私が好きなところは、「人の命を救う」方法には様々な手段があるということを教えてくれることである。主題は「救急医療で目の前の命を救う」ことだが、それだけでなく、「通常時の医療で命を救う」「国や地方自治体の医療政策で多くの命を救う」「物資の供給や政治によって命を救う」など、さまざまな側面が登場人物ごとの視点で描かれている。

魅力的な登場人物ばかりなのだが、一番感情移入する人は賀来賢人さん演じる音羽尚医師である。彼は医系技官である。多くの命を救うため、臨床現場の経験を活かして政策の現場で奮闘している。私も臨床現場でぶち当たった課題を解決したいと思っているところに通ずる想いがあるのかもしれない。彼の言動を聞いて「わかるな〜」と思うことが多くある。
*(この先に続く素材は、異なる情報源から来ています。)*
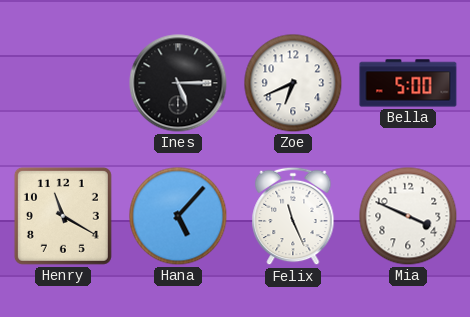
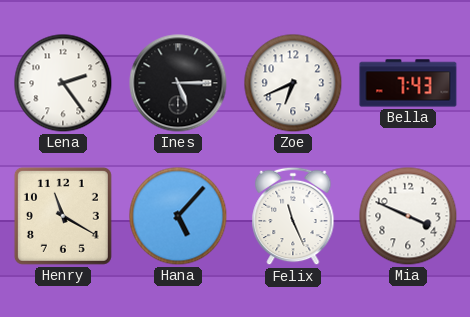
Lena: none -> 2:24
Bella: 5:00 -> 7:43
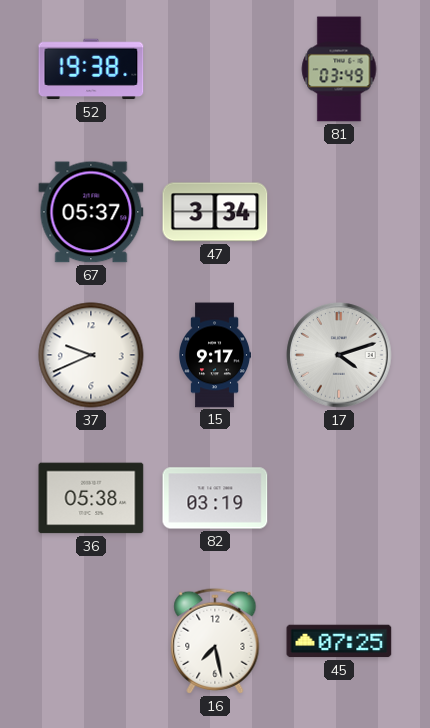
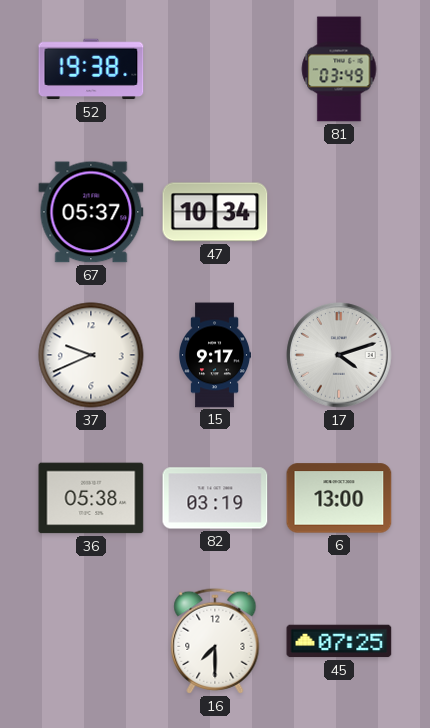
47: 3:34 -> 10:34
6: none -> 13:00
16: 7:28 -> 7:30
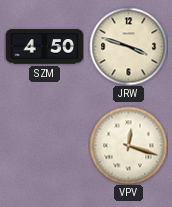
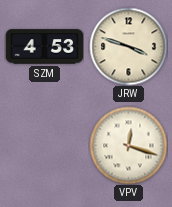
SZM: 4:50 -> 4:53
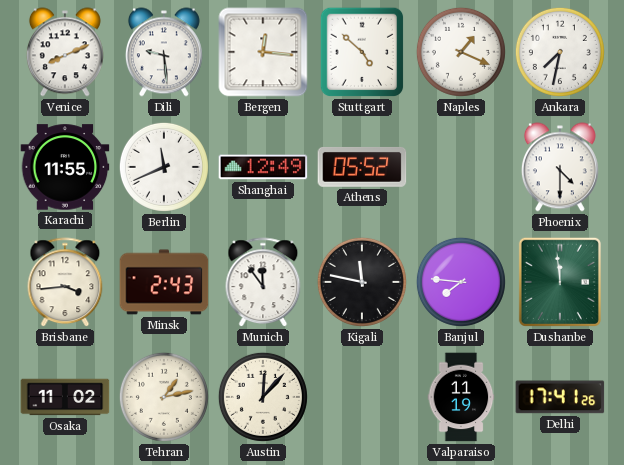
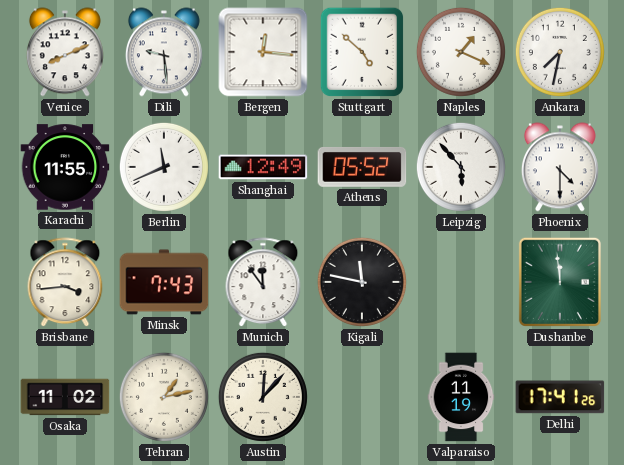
Leipzig: none -> 5:53
Minsk: 2:43 -> 7:43
Banjul: 7:46 -> none
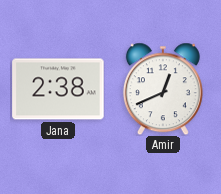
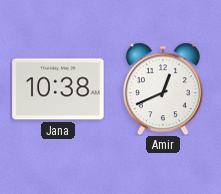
Jana: 2:38 -> 10:38
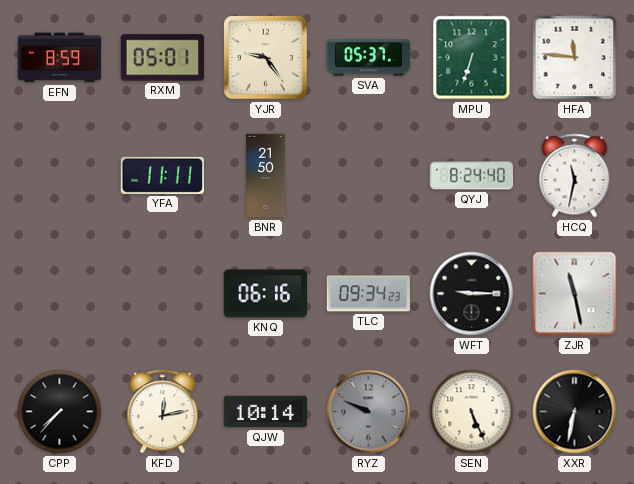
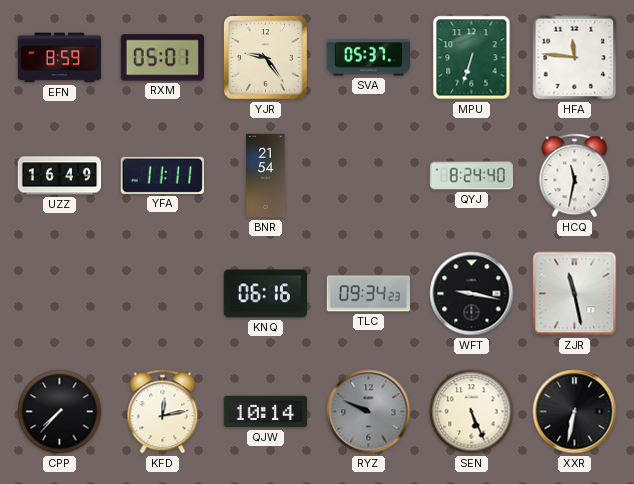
UZZ: none -> 16:49
BNR: 21:50 -> 21:54
WFT: 9:15 -> 9:17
私が一番好きなのは第5話の最後に音羽が患者と話すシーンである。
「そうした医療の不平等を是正するために私は医師免許を持ちながら官僚になりました」

私は多分、臨床現場を離れていることに若干の後ろめたさを感じているのかもしれない。非常に心に刺さるセリフである。臨床現場以外にも命を救う方法があるのだと、このセリフに勇気づけられている(もっとも、彼自身は臨床現場にも立っているが)。どうしてもやる気が出なかったり、課題の大きさに絶望したり挫折してしまいそうになるときに観ている。自分もこんなふうになりたいと思いながら、何度も見返しているのだと思う(もちろん、実際になれるわけではないが)。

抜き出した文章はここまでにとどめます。